CAIN: Well, it was mostly due to the people that I was listening to. The people that I was listening to were selling me a narrative that, you know, cultural Marxists and, you know, immigrants and Muslims and basically liberals were trying to destroy western civilization and install some sort of socialist regime. And it's the type of rhetoric you hear from a lot of these people online the whole way across the political spectrum.

And, really, what it boils down to is it's digital hate politics. And it leads people to radicalization. And, you know, for me, in my opinion, radicalization, it's a public health crisis and we really need to fix this public health crisis through education, through fixing people's communities and through providing mental health support, support I didn't have growing up and is what led me down this path.

CAMEROTA: And I'm going to get to exactly how you pulled yourself out in one second. But, also, when you say it's a public health crisis, obviously we've seen hate crimes spike in the past years. We've also seen the rise of neo-Nazism. We've seen more violence. Were you ever tempted -- were -- did you feel you were veering in that direction towards violence?

CAIN: I don't know if I was ever veering towards violence. I never felt that way. But from what I see, the people that turn to violence are people that feel at the end of their line. They feel that their back is completely against the wall. And these were the people that we saw in the New Zealand shooting and in the Poway (ph) shooting. And these people were deeply ingrained within social groups online. And I think that giving people -- relieving those anxieties that people have, those systemic anxieties that they have, through, you know, their economic situations or their personal lives, it's fixing those situations that's going to keep us from seeing more violence.

CAMEROTA: By the way, we also need to talk about the role that YouTube plays. They directed you to more and more extreme videos. Once you found one and YouTube could tell through its algorithms that you liked it, that you were watching it, that you were engaged, they directed you to more and more extreme videos. And they need to take some responsibility for that as well.

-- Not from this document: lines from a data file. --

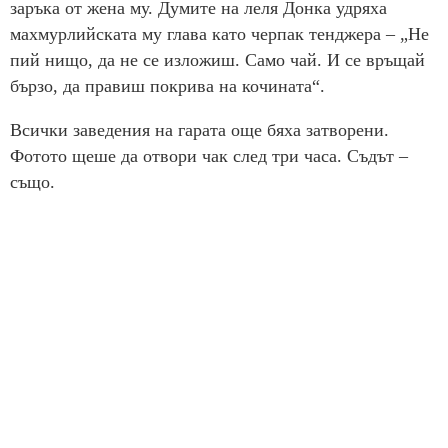
заръка от жена му. Думите на леля Донка удряха
махмурлийската му глава като черпак тенджера – „Не
пий нищо, да не се изложиш. Само чай. И се връщай
бързо, да правиш покрива на кочината“.
Всички заведения на гарата още бяха затворени.
Фотото щеше да отвори чак след три часа. Съдът –
също.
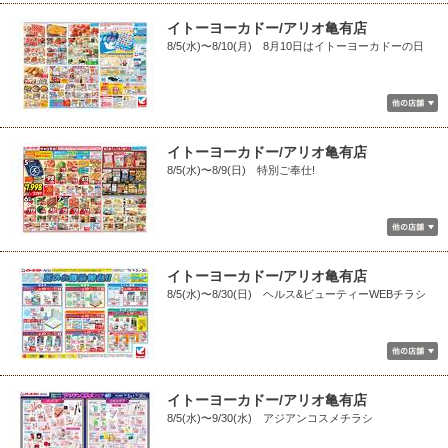
イトーヨーカドー/アリオ亀有店
8/5(水)〜8/10(月) 8月10日はイトーヨーカドーの日
イトーヨーカドー/アリオ亀有店
8/5(水)〜8/9(日) 特別ご奉仕!
イトーヨーカドー/アリオ亀有店
8/5(水)〜8/30(日) ヘルス&ビューティーWEBチラシ
イトーヨーカドー/アリオ亀有店
8/5(水)〜9/30(水) アジアンコスメチラシ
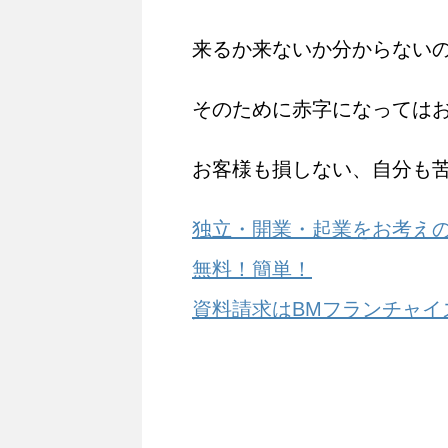
来るか来ないか分からない
そのために赤字になっては
お客様も損しない、自分も
独立・開業・起業をお考え
無料！簡単！
資料請求はBMフランチャイ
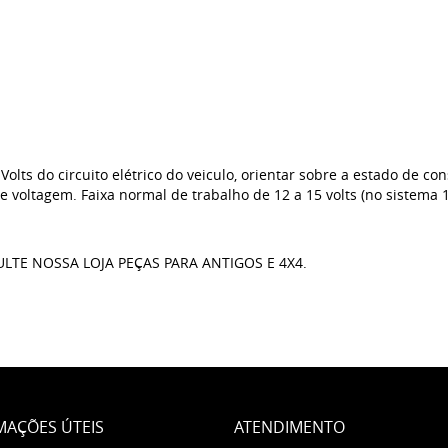
lts do circuito elétrico do veiculo, orientar sobre a estado de co
voltagem. Faixa normal de trabalho de 12 a 15 volts (no sistema 12
TE NOSSA LOJA PEÇAS PARA ANTIGOS E 4X4.
MAÇÕES ÚTEIS
ATENDIMENTO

CAIN: I think what YouTube needs to do is they need to have very clear terms of service on their website of what's acceptable and what isn't. you know, I am a free speech advocate, but what I saw on the platform was people taking advantage of this algorithm. And the algorithm does not care about what your politics are. It keeps -- it cares about watch time and keeping you on platform. The AI that they use for this is called reinforce. And the whole idea is to keep you watching more and more. And extremists come online and take advantage of that.

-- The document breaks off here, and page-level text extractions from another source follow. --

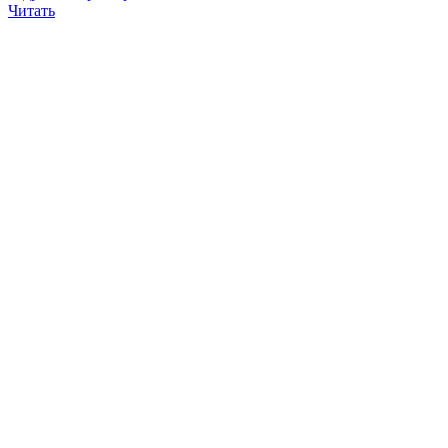
Читать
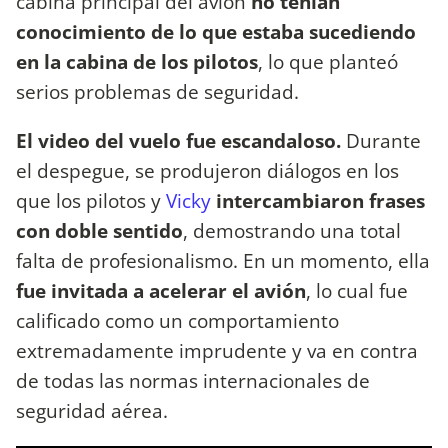
cabina principal del avión
no tenían
conocimiento de lo que estaba sucediendo
en la cabina de los pilotos
, lo que planteó
serios problemas de seguridad.
El video del vuelo fue escandaloso.
Durante
el despegue, se produjeron diálogos en los
que los pilotos y
Vicky
intercambiaron frases
con doble sentido
, demostrando una total
falta de profesionalismo. En un momento, ella
fue invitada a acelerar el avión
, lo cual fue
calificado como un comportamiento
extremadamente imprudente y va en contra
de todas las normas internacionales de
seguridad aérea.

CAMEROTA: So, Caleb, we're almost out of time, what's your message to other people who, as you say, have fallen down the alt-right rabbit hole? How did you pull yourself out?

CAIN: I pulled myself out because I started getting exposed to other ideas. I basically started to educated myself on the problems and the issues. And I also started to reach out and get emotional support from others. And that is what we're trying to do with my team and I is, I have a bunch of volunteers. And we've basically set up digital platforms to try to de-radicalize young people online. And we're doing that through social intervention and compassion-based conversations. And it's really to combat, once again, this whole thing of digital hate politics, which leads to radicalization. And this radicalization is a huge public health crisis that we really need to solve.

[07:00:06] CAMEROTA: Yes. Good for you, Caleb. Good for you.